En ce temps-là, Naboth, de la ville de Yizréel, possédait une vigne à côté du palais d’Acab, roi de Samarie.
Acab dit un jour à Naboth : « Cède-moi ta vigne ; elle me servira de jardin potager, car elle est juste à côté de ma maison ; je te donnerai en échange une vigne meilleure, ou, si tu préfères, je te donnerai l’argent qu’elle vaut. »
Naboth répondit à Acab : « Que le Seigneur me préserve de te céder l’héritage de mes pères ! »
Acab retourna chez lui sombre et irrité, parce que Naboth lui avait dit : « Je ne te céderai pas l’héritage de mes pères. » Il se coucha sur son lit, tourna son visage vers le mur, et refusa de manger.
Sa femme Jézabel vint lui dire : « Pourquoi es-tu de mauvaise humeur ? Pourquoi ne veux-tu pas manger ? »
Il répondit : « J’ai parlé à Naboth de Yizréel. Je lui ai dit : “Cède-moi ta vigne pour de l’argent, ou, si tu préfères, pour une autre vigne en échange.” Mais il a répondu : “Je ne te céderai pas ma vigne !” »
Alors sa femme Jézabel lui dit : « Est-ce que tu es le roi d’Israël, oui ou non ? Lève-toi, mange, et retrouve ta bonne humeur : moi, je vais te donner la vigne de Naboth. »
Elle écrivit des lettres au nom d’Acab, elle les scella du sceau royal, et elle les adressa aux anciens et aux notables de la ville où habitait Naboth.
Elle avait écrit dans ces lettres : « Proclamez un jeûne, faites comparaître Naboth devant le peuple.

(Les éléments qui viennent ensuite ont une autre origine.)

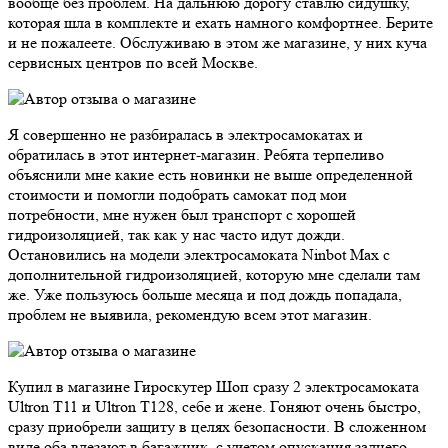
вообще без проблем. На дальнюю дорогу ставлю сидушку,
которая шла в комплекте и ехать намного комфортнее. Берите
и не пожалеете. Обслуживаю в этом же магазине, у них куча
сервисных центров по всей Москве.
Я совершенно не разбиралась в электросамокатах и
обратилась в этот интернет-магазин. Ребята терпеливо
объяснили мне какие есть новинки не выше определенной
стоимости и помогли подобрать самокат под мои
потребности, мне нужен был транспорт с хорошей
гидроизоляцией, так как у нас часто идут дожди.
Остановились на модели электросамоката Ninbot Max с
дополнительной гидроизоляцией, которую мне сделали там
же. Уже пользуюсь больше месяца и под дождь попадала,
проблем не выявила, рекомендую всем этот магазин.
Купил в магазине Гироскутер Шоп сразу 2 электросамоката
Ultron T11 и Ultron T128, себе и жене. Гоняют очень быстро,
сразу приобрели защиту в целях безопасности. В сложенном
виде оба влезают в багажник, с учетом опускания заднего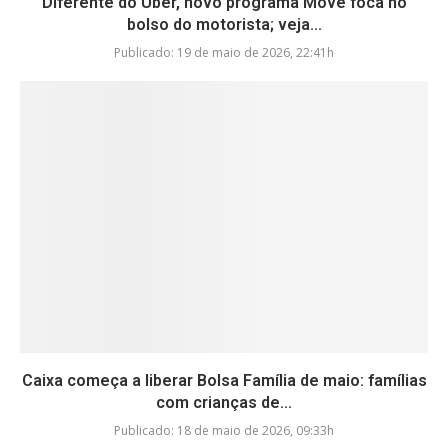
Diferente do Uber, novo programa Move foca no
bolso do motorista; veja...
Publicado:
19 de maio de 2026, 22:41h
Caixa começa a liberar Bolsa Família de maio: famílias
com crianças de...
Publicado:
18 de maio de 2026, 09:33h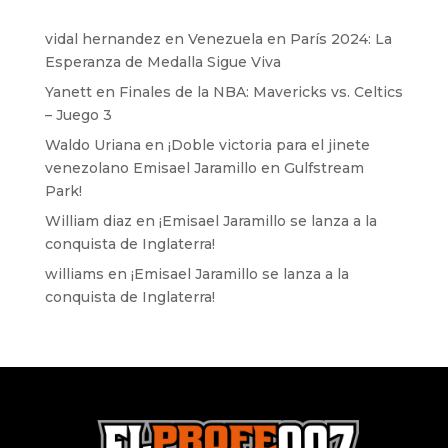
vidal hernandez
en
Venezuela en París 2024: La
Esperanza de Medalla Sigue Viva
Yanett
en
Finales de la NBA: Mavericks vs. Celtics
– Juego 3
Waldo Uriana
en
¡Doble victoria para el jinete
venezolano Emisael Jaramillo en Gulfstream
Park!
William diaz
en
¡Emisael Jaramillo se lanza a la
conquista de Inglaterra!
williams
en
¡Emisael Jaramillo se lanza a la
conquista de Inglaterra!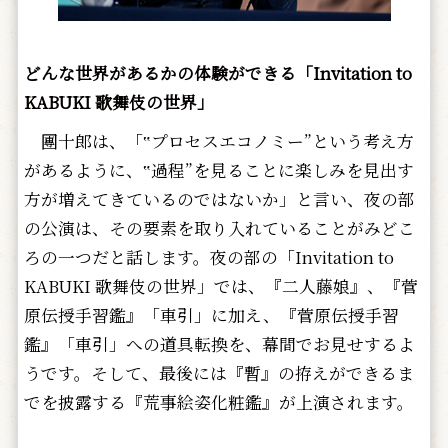
どんな世界があるかの体験ができる「Invitation to
KABUKI 歌舞伎の世界」
團十郎は、「‟プロセスエコノミー”という考え方
があるように、‟過程”を見ることに楽しみを見出す
方が増えてきているのではないか」と言い、夜の部
の公演は、その要素を取り入れていることがみどこ
ろの一つだと話します。夜の部の「Invitation to
KABUKI 歌舞伎の世界」では、『二人藤娘』、『菅
原伝授手習鑑』「車引」に加え、『菅原伝授手習
鑑』「車引」への道具転換を、幕間でお見せするよ
うです。そして、最後には『暫』の拵えができるま
でを披露する『荒事絵姿化粧鑑』が上演されます。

Placez en face de lui deux vauriens, qui témoigneront contre lui : “Tu as maudit Dieu et le roi !” Ensuite, faites-le sortir de la ville, lapidez-le, et qu’il meure ! »
Les anciens et les notables qui habitaient la ville de Naboth firent ce que Jézabel avait ordonné dans ses lettres.
Ils proclamèrent un jeûne et firent comparaître Naboth devant le peuple.
Alors arrivèrent les deux individus qui se placèrent en face de lui et portèrent contre lui ce témoignage : « Naboth a maudit Dieu et le roi. » On fit sortir Naboth de la ville, on le lapida, et il mourut.
Puis on envoya dire à Jézabel : « Naboth a été lapidé et il est mort. »
Lorsque Jézabel en fut informée, elle dit à Acab : « Va, prends possession de la vigne de ce Naboth qui a refusé de la céder pour de l’argent, car il n’y a plus de Naboth : il est mort. »
Quand Acab apprit que Naboth était mort, il se rendit à la vigne de Naboth et en prit possession.
Premier livre des Rois 21, 1-16
Textes liturgiques©AELF
Pour qui a un tant soit peu de culture biblique, il suffit de prononcer le nom de Jézabel pour penser “méchante femme par qui le malheur arrive”, et la première lecture d’aujourd’hui lui donne a priori raison. C’est bien Jézabel qui manigance contre Naboth dont son mari Acab convoitait la vigne héritée de ses pères. Face à la résistance de Naboth, le roi s’assombrit et sa femme Jézabel, pour qu’il ne perde pas la face, va faire mettre à mort Naboth par des stratagèmes odieux.
Elle n’en est pas à ses coups d’essais, elle qui a gagné son époux à l’idolâtrie du culte à Baal et qui aime s’entourer de “prophètes” païens.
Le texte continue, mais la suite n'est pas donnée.